The Competition Commission has issued yet another additional fine to Murray & Roberts, for its involvement in collusive tendering on 2010 FIFA World Cup projects.

“On Wednesday, the competition tribunal confirmed a R64.1 million fine to Murray & Roberts,” said the commission’s spokesperson Itumeleng Lesofe.

This is in addition to the R309m it had to pay in 2013, when the Commission wrapped up its fast-track investigation process into collusion in the construction sector. The commission began the fast-track process in 2011.

The R64.1m must be paid by August next year and came as no surprise to Murray & Roberts, company spokesman Ed Jardim said on Wednesday. The company had made a provision for the fine following "an in-principle agreement in 2014 with the Competition Commission that was confirmed by the tribunal".

During the Commission’s first fast-track investigation, Murray & Roberts had co-operated and as such, had reportedly received a lesser penalty.

The fast-track settlement process resulted in 15 companies concluding consent agreements with the commission in terms of which they agreed to pay penalties totalling R1.46 billion.
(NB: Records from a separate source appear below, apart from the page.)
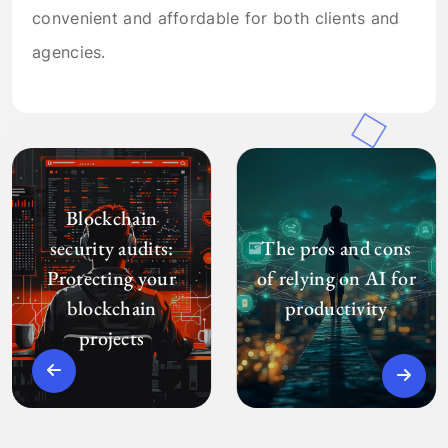
convenient and affordable for both clients and
agencies.
Blockchain
security audits:
The pros and cons
Protecting your
of relying on AI for
blockchain
productivity
projects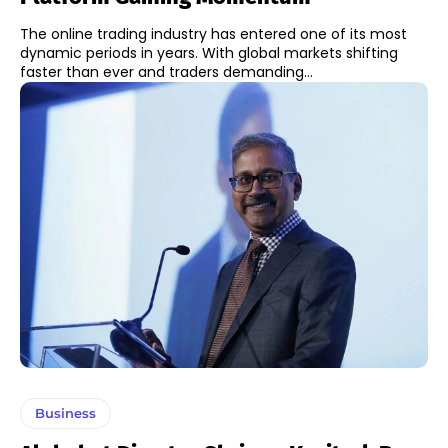
The online trading industry has entered one of its most
dynamic periods in years. With global markets shifting
faster than ever and traders demanding...
Business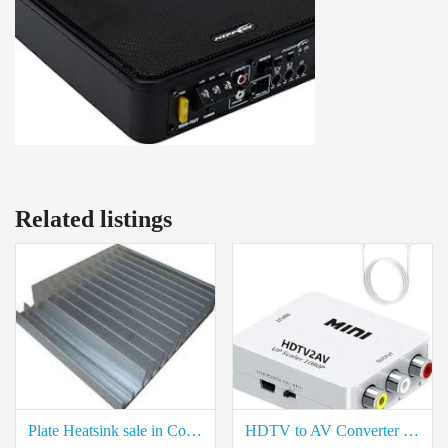
Related listings
Plate Heatsink sale in Coimbatore
HDTV to AV Converter for Sale in Neelambur Coimbatore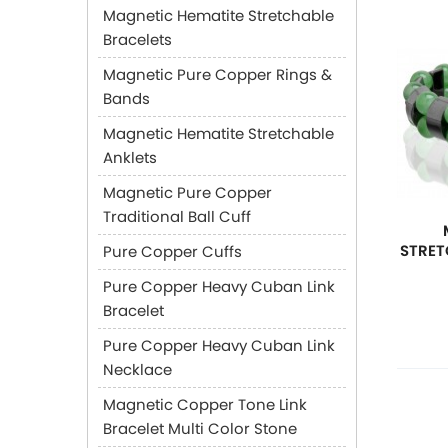
Magnetic Hematite Stretchable
Bracelets
Magnetic Pure Copper Rings &
Bands
Magnetic Hematite Stretchable
Anklets
Magnetic Pure Copper
Traditional Ball Cuff
STRET
Pure Copper Cuffs
Pure Copper Heavy Cuban Link
Bracelet
Pure Copper Heavy Cuban Link
Necklace
Magnetic Copper Tone Link
Bracelet Multi Color Stone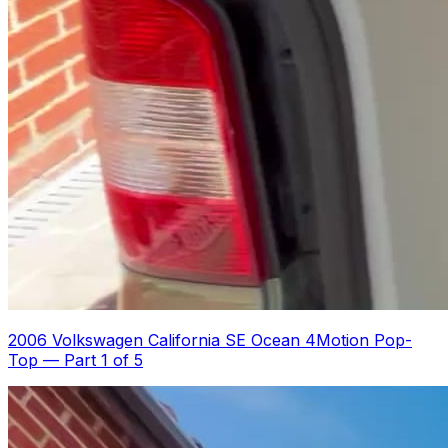
2006 Volkswagen California SE Ocean 4Motion Pop-
Top
—
Part 1 of 5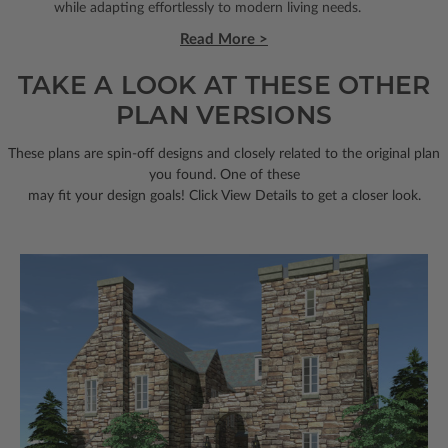
while adapting effortlessly to modern living needs.
Read More >
TAKE A LOOK AT THESE OTHER
PLAN VERSIONS
These plans are spin-off designs and closely related to the original plan
you found. One of these
may fit your design goals! Click View Details to get a closer look.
Others fined during this phase included Aveng with a R306.57 million, WBHO with a R311.29 million fine and Stefanutti Stocks with a R306.89 million penalty.

Construction Sector

South Africa’s construction sector is on the brink of a crisis with many construction firms reported declining profits in the last few years, mainly as a result of the global financial crisis and a lack of civil engineering activity.

Markets have recently gone from bad to worse on the global mining commodities rout and a worsening longterm slump in demand for steel products used in infrastructure.

This has seen the market capitalisation of many JSE-listed infrastructure groups drop in recent years, including for major companies with attractive price:earnings multiples such as Murray & Roberts and Aveng.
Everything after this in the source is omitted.